The change in dielectric constant relaxation time over temperature (35-590 °C) and frequency (45 Hz-5 MHz) in ceramics of Pb_0.77K _0.115Gd_0.115Nb₂O₆ (PKGN, T _c = 340 °c) has been studied. Powder X-ray diffraction revealed the single-phase formation with orthorhombic crystal structure. The P-E hysteresis loop parameters are P_s = 21.77 μC/cm², P_r = 17.09 μC/cm², E_c = 11.86 kV/cm; the piezoelectric constants, K_p = 31.7%, K_t = 47%, d ₃₃ = 115 × 10^-12 C/N, d₃₁ = -41 × 10^-12 C/N, are determined in the material and some transducer applications are discussed. Cole-Cole (Z^ll vs.
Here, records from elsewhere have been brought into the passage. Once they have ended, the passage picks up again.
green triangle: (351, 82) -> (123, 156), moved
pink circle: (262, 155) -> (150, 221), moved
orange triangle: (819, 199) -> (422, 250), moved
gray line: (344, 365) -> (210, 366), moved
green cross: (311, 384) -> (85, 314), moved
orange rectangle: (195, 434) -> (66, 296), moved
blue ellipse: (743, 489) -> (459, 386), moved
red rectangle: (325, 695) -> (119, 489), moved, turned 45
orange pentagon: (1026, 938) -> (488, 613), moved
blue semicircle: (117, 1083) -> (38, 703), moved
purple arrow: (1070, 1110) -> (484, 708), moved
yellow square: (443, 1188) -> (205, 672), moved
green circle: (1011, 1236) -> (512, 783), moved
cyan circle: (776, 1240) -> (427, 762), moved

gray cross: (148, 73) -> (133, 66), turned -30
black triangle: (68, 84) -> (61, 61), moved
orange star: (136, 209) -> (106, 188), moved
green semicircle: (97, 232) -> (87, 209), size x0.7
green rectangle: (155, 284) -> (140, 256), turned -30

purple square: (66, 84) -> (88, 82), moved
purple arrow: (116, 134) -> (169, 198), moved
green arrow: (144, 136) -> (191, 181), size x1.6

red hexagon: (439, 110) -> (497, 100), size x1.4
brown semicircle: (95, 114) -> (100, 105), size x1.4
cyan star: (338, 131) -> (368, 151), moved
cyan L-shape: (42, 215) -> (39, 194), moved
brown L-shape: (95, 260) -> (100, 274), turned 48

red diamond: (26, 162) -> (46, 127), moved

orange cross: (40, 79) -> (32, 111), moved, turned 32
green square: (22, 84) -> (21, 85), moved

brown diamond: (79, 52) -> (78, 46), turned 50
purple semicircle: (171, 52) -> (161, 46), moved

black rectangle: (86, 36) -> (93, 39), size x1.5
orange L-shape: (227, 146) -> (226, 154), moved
Z^l) plots showed a non-Debye type relaxation. Conductivity obeyed Jonscher's universal power law, σ = σ₀ + Aωⁿ. The theoretical values of ε^l and σ are computed using the parameters 'A(T)' and 'n(T)' (0 < n < 1) and are well fitted with the experimental data. The hopping ion frequency (ω_p) and charge carrier concentration (K^l) have been analyzed using Almond-West formalism. The dielectric relaxation processes are associated with localized oxygen vacancies conduction at high frequency region. A long-range conductivity by Gd³⁺ ions is found to be predominant at low frequency region. The activation energies from impedance and modulus formalisms revealed the ionic type conduction in PKGN.